From the entries below, return every line that includes the word "untethered".

• • • •

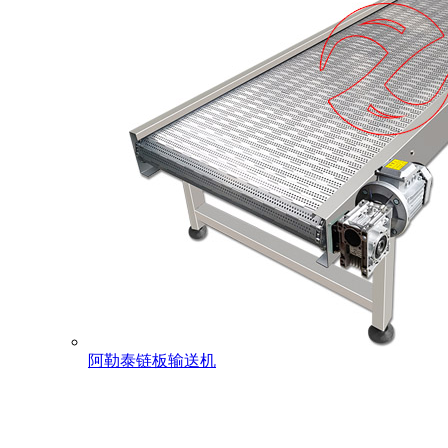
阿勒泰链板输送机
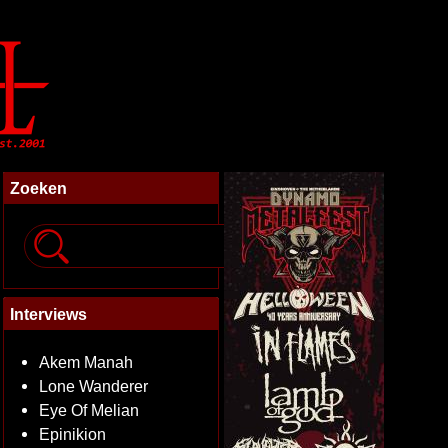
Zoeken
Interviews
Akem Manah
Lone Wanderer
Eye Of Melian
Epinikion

• • • •

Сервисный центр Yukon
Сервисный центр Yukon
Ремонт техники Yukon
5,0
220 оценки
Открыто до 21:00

• • • •

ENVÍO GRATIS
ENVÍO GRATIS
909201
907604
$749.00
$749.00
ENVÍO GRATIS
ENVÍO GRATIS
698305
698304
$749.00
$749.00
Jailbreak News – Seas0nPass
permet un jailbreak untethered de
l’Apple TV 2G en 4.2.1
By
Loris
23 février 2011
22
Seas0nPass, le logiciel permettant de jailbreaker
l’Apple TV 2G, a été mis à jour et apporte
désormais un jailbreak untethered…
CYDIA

• • • •

> [RESPONSE BELOW]
permet un jailbreak untethered de
désormais un jailbreak untethered…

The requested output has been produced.